(Stored dataset items)

*** Block opens ***

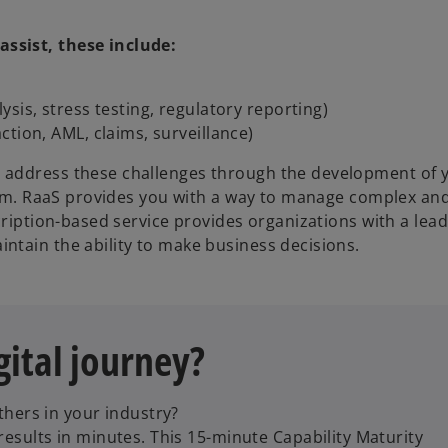
ssist, these include:
sis, stress testing, regulatory reporting)
tion, AML, claims, surveillance)
 address these challenges through the development of 
form. RaaS provides you with a way to manage complex and
cription-based service provides organizations with a lea
ntain the ability to make business decisions.
gital journey?
hers in your industry?
sults in minutes. This 15-minute Capability Maturity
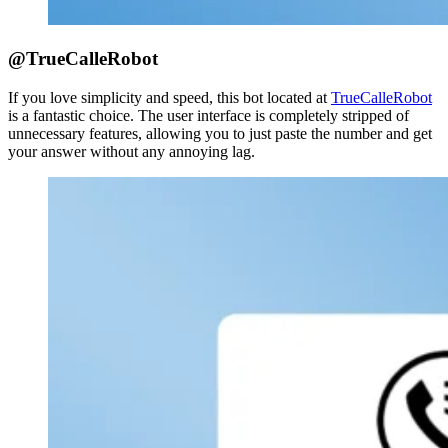
@TrueCalleRobot
If you love simplicity and speed, this bot located at
TrueCalleRobot
is a fantastic choice. The user interface is completely stripped of
unnecessary features, allowing you to just paste the number and get
your answer without any annoying lag.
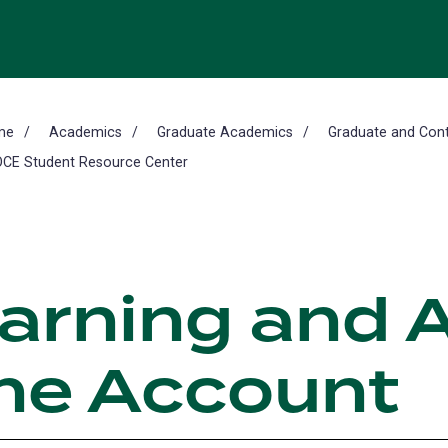
me
Academics
Graduate Academics
Graduate and Cont
CE Student Resource Center
earning and 
ine Account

*** Block closes ***

Aim of the exercise: Write the records out once more, exactly as they appear, with no pictures.

Completed exercise:
ssist, these include:
sis, stress testing, regulatory reporting)
tion, AML, claims, surveillance)
 address these challenges through the development of 
form. RaaS provides you with a way to manage complex and
cription-based service provides organizations with a lea
ntain the ability to make business decisions.
gital journey?
hers in your industry?
sults in minutes. This 15-minute Capability Maturity
@TrueCalleRobot
If you love simplicity and speed, this bot located at
TrueCalleRobot
is a fantastic choice. The user interface is completely stripped of
unnecessary features, allowing you to just paste the number and get
your answer without any annoying lag.
me
Academics
Graduate Academics
Graduate and Cont
CE Student Resource Center
earning and 
ine Account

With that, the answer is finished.